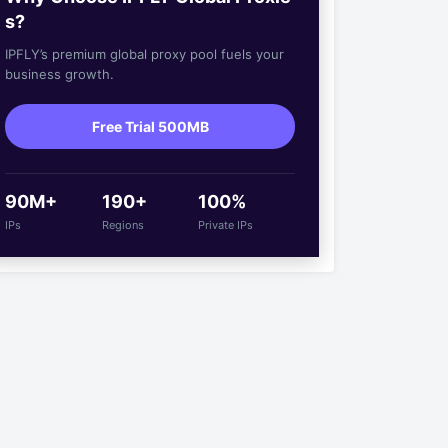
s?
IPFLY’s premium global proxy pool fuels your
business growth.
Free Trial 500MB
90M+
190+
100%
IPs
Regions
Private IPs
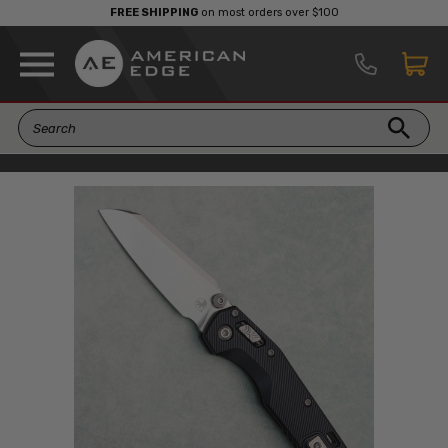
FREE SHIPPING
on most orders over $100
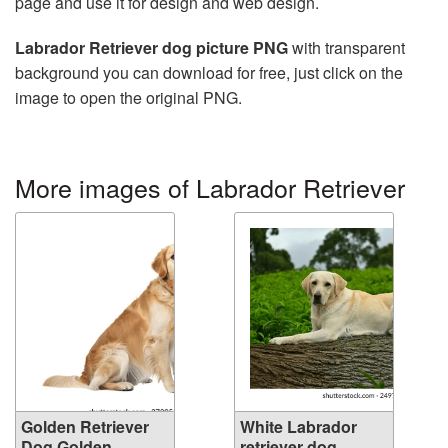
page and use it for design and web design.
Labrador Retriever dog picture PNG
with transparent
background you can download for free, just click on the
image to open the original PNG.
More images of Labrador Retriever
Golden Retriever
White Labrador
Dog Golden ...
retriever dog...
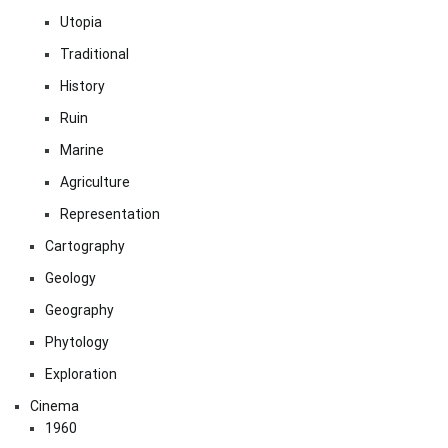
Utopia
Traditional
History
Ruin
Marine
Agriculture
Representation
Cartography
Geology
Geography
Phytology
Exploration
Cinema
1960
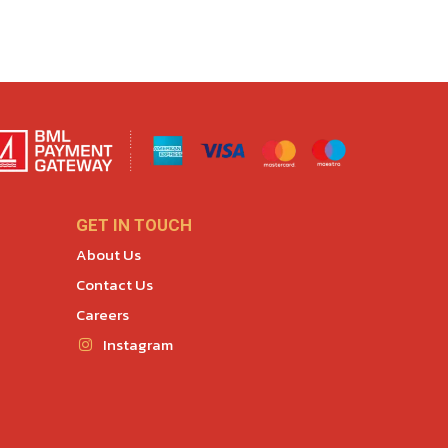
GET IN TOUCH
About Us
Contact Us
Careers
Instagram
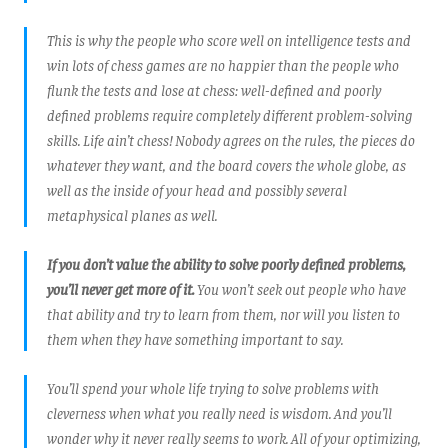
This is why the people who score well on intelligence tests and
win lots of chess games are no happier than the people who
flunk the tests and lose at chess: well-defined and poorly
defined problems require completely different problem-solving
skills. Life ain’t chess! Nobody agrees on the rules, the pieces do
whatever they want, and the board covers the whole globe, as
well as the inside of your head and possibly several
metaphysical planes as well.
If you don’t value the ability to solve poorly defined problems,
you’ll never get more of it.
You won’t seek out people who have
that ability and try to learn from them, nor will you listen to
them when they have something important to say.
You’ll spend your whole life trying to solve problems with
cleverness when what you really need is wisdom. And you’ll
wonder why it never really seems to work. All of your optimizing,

» **Task details**: From the records above, quote word for word only the lines beginning at the line that has "business growth." and stopping after the line that has "them when they". Omit the pictures.

» **Answer space**:
business growth.
Free Trial 500MB
90M+
190+
100%
IPs
Regions
Private IPs
FREE SHIPPING
on most orders over $100
page and use it for design and web design.
Labrador Retriever dog picture PNG
with transparent
background you can download for free, just click on the
image to open the original PNG.
More images of Labrador Retriever
Golden Retriever
White Labrador
Dog Golden ...
retriever dog...
Utopia
Traditional
History
Ruin
Marine
Agriculture
Representation
Cartography
Geology
Geography
Phytology
Exploration
Cinema
1960
GET IN TOUCH
About Us
Contact Us
Careers
Instagram
This is why the people who score well on intelligence tests and
win lots of chess games are no happier than the people who
flunk the tests and lose at chess: well-defined and poorly
defined problems require completely different problem-solving
skills. Life ain’t chess! Nobody agrees on the rules, the pieces do
whatever they want, and the board covers the whole globe, as
well as the inside of your head and possibly several
metaphysical planes as well.
If you don’t value the ability to solve poorly defined problems,
you’ll never get more of it.
You won’t seek out people who have
that ability and try to learn from them, nor will you listen to
them when they have something important to say.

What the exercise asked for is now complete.